Stored data section start
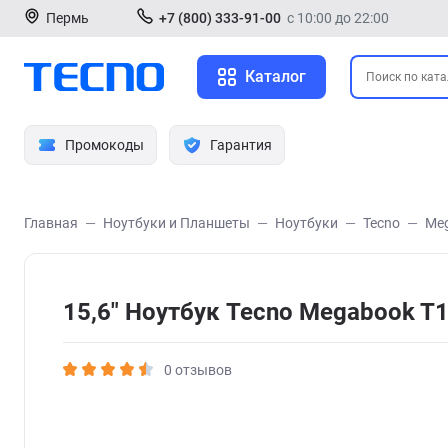
Пермь
+7 (800) 333-91-00
с 10:00 до 22:00
Каталог
Промокоды
Гарантия
Главная
Ноутбуки и Планшеты
Ноутбуки
Tecno
Me
15,6" Ноутбук Tecno Megabook 
0 отзывов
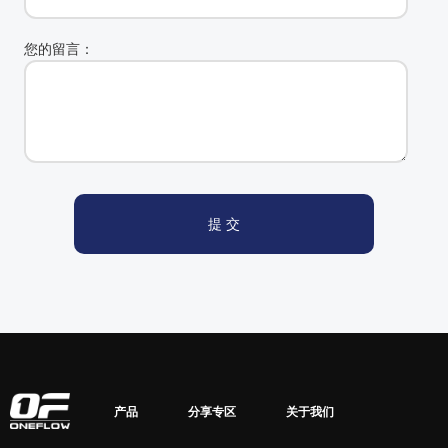
您的留言：
产品
分享专区
关于我们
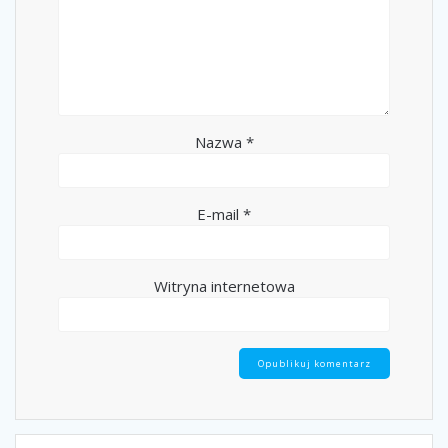
Nazwa
*
E-mail
*
Witryna internetowa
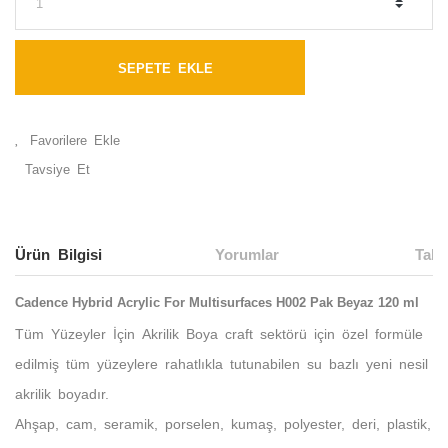
SEPETE EKLE
Tavsiye Et
Ürün Bilgisi
Yorumlar
Taks
Cadence Hybrid Acrylic For Multisurfaces H002 Pak Beyaz 120 ml
Tüm Yüzeyler İçin Akrilik Boya craft sektörü için özel formüle
edilmiş tüm yüzeylere rahatlıkla tutunabilen su bazlı yeni nesil
akrilik boyadır.
Ahşap, cam, seramik, porselen, kumaş, polyester, deri, plastik,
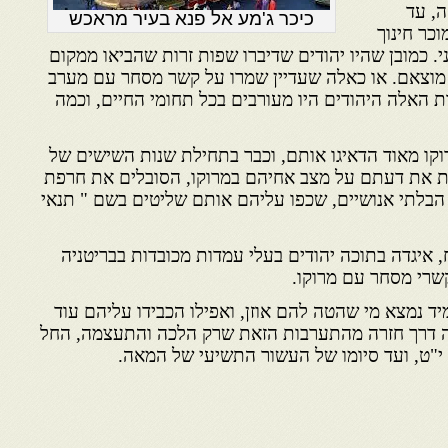
, עד
כיכר ג'מע אל פנא בעיר מראכש
כר חינוך
י. כמובן שהיו יהודים שדיברו שפות זרות שהביאו ממקום
מוצאם. או כאלה שעדיין שמרו על קשר מסחר עם מערב
ת האלה היהודים היו מעורבים בכל תחומי החיים, וכמה
ו מאוד הדאיגו אותם, וכבר בתחילת שנות השישים של
ת את דעתם על מצב אחיהם במרוקו, הסובלים את חרפת
בלתי אנושיים, שכפו עליהם אותם שליטים בשם " תנאי
, איגדה בתוכה יהודים בעלי עמדות מכובדות בבריטניה
קשרי מסחר עם מרוקו.
ד נמצא מי שהטה להם אוזן, ואפילו הכבידו עליהם עוד
תה דרך חזרה מהתערבות הזאת שרק הלכה והתעצמה, החל
"ט, ועד סיומו של העשור התשיעי של המאה.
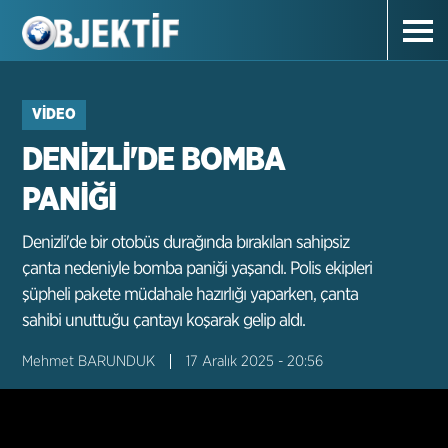
VIDEO
DENİZLİ'DE BOMBA
PANİĞİ
Denizli'de bir otobüs durağında bırakılan sahipsiz
çanta nedeniyle bomba paniği yaşandı. Polis ekipleri
şüpheli pakete müdahale hazırlığı yaparken, çanta
sahibi unuttuğu çantayı koşarak gelip aldı.
Mehmet BARUNDUK
17 Aralık 2025 - 20:56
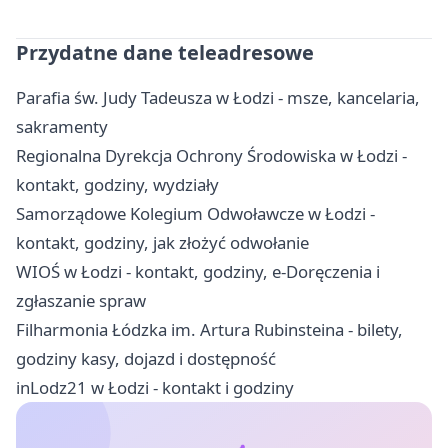
Przydatne dane teleadresowe
Parafia św. Judy Tadeusza w Łodzi - msze, kancelaria,
sakramenty
Regionalna Dyrekcja Ochrony Środowiska w Łodzi -
kontakt, godziny, wydziały
Samorządowe Kolegium Odwoławcze w Łodzi -
kontakt, godziny, jak złożyć odwołanie
WIOŚ w Łodzi - kontakt, godziny, e-Doręczenia i
zgłaszanie spraw
Filharmonia Łódzka im. Artura Rubinsteina - bilety,
godziny kasy, dojazd i dostępność
inLodz21 w Łodzi - kontakt i godziny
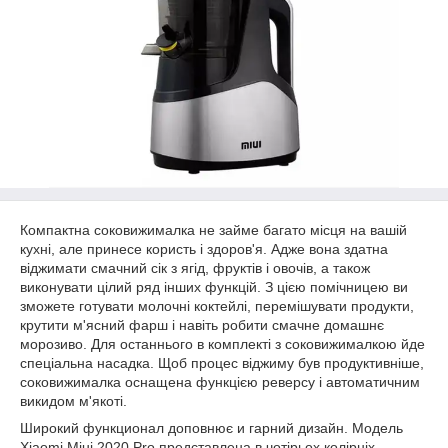
Компактна соковижималка не займе багато місця на вашій
кухні, але принесе користь і здоров'я. Адже вона здатна
віджимати смачний сік з ягід, фруктів і овочів, а також
виконувати цілий ряд інших функцій. З цією помічницею ви
зможете готувати молочні коктейлі, перемішувати продукти,
крутити м'ясний фарш і навіть робити смачне домашнє
морозиво. Для останнього в комплекті з соковижималкою йде
спеціальна насадка. Щоб процес віджиму був продуктивніше,
соковижималка оснащена функцією реверсу і автоматичним
викидом м'якоті.
Широкий функционал доповнює и гарний дизайн. Модель
Xiaomi Miui 2020 Pro представлена в чотірьох колірніх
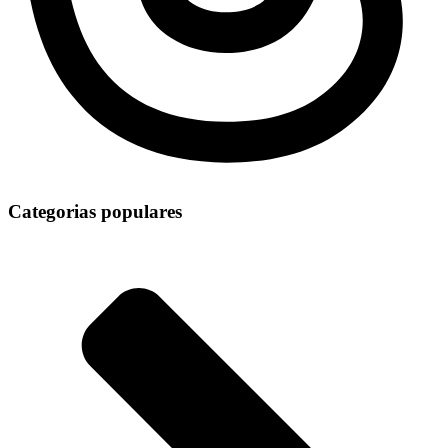
Categorias populares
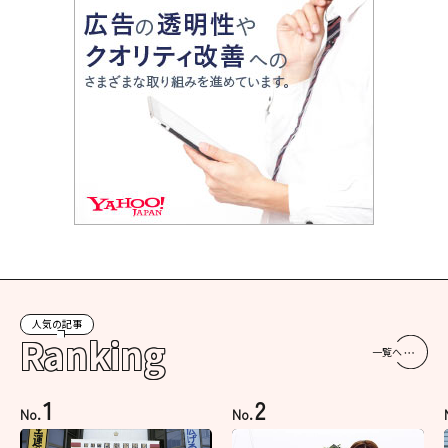
人気の記事
Ranking
一覧へ
1
2
No.
No.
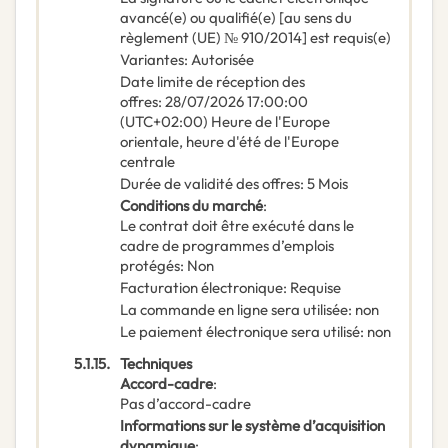
avancé(e) ou qualifié(e) [au sens du
règlement (UE) № 910/2014] est requis(e)
Variantes
:
Autorisée
Date limite de réception des
offres
:
28/07/2026
17:00:00
(UTC+02:00) Heure de l'Europe
orientale, heure d'été de l'Europe
centrale
Durée de validité des offres
:
5
Mois
Conditions du marché
:
Le contrat doit être exécuté dans le
cadre de programmes d’emplois
protégés
:
Non
Facturation électronique
:
Requise
La commande en ligne sera utilisée
:
non
Le paiement électronique sera utilisé
:
non
5.1.15.
Techniques
Accord-cadre
:
Pas d’accord-cadre
Informations sur le système d’acquisition
dynamique
:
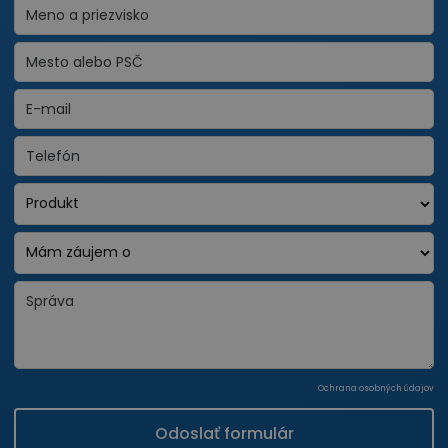
Ochrana osobných údajov
Odoslať formulár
Stored data section end
What you will do: Pull every line containing "Łodzi" out of the material and copy it.

Output of the exercise:
Parafia św. Judy Tadeusza w Łodzi - msze, kancelaria,
Regionalna Dyrekcja Ochrony Środowiska w Łodzi -
Samorządowe Kolegium Odwoławcze w Łodzi -
WIOŚ w Łodzi - kontakt, godziny, e-Doręczenia i
inLodz21 w Łodzi - kontakt i godziny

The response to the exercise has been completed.